How to calculate products with prod() in R

how-to
tidyverse
Learn calculate products with prod() in r with clear examples and explanations.
Published

March 26, 2026

Introduction

The prod() function in R calculates the product of all numeric values in a vector or column. This function is particularly useful when you need to multiply all values together, such as calculating compound growth rates, probability products, or geometric transformations. It works seamlessly with dplyr’s summarize() function for data analysis workflows.

Basic Product Calculation

Let’s start by loading the tidyverse and creating a simple dataset to demonstrate the prod() function.

library(tidyverse)

First, we’ll create a tibble with consecutive integers and calculate their product:

df <- tibble(id = seq(6))
df

This creates a dataset with values 1 through 6. Now let’s calculate the product of all these values:

df |>
  summarize(product = prod(id))

The result is 720, which equals 1 × 2 × 3 × 4 × 5 × 6 (also known as 6 factorial).

Handling Missing Values

The prod() function behaves differently when encountering missing values. Let’s create a dataset with some NA values to see this behavior:

set.seed(1234)
df <- tibble(id = sample(c(NA, seq(5)), 5, replace = FALSE)) 
df

Now let’s see what happens when we calculate the product with missing values:

df |>
  summarize(product = prod(id))

By default, prod() returns NA when any missing values are present in the data. This is a safety feature to alert you that some data is missing.

Removing Missing Values

To calculate the product while ignoring missing values, use the na.rm = TRUE parameter:

df |>
  summarize(product = prod(id, na.rm = TRUE))
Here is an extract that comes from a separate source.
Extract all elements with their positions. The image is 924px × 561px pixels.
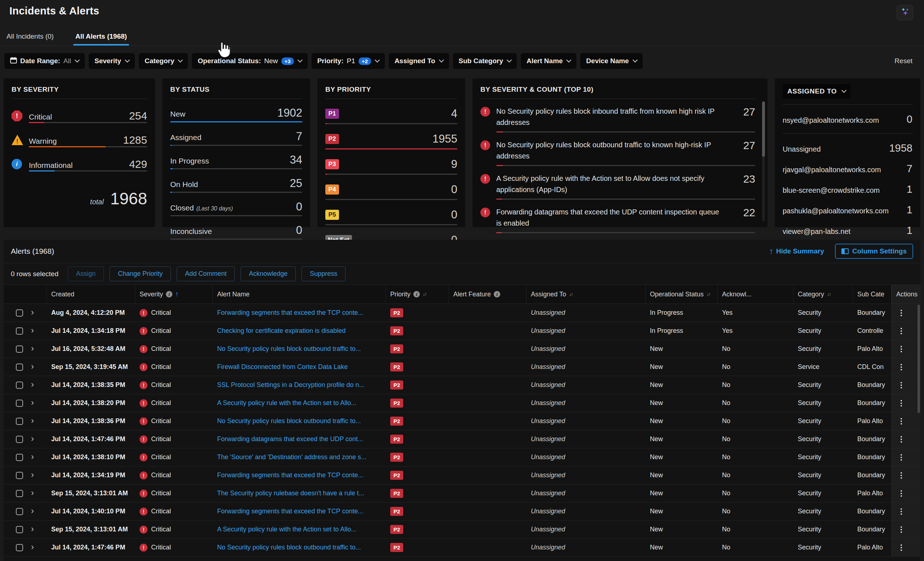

This calculates the product of only the non-missing values, giving us a meaningful result even when some data points are unavailable.

Summary

The prod() function is a straightforward tool for multiplying all values in a dataset. Remember that it returns NA by default when missing values are present, so use na.rm = TRUE when you want to exclude missing values from the calculation. This function pairs well with dplyr’s summarize() for clean, readable data analysis code.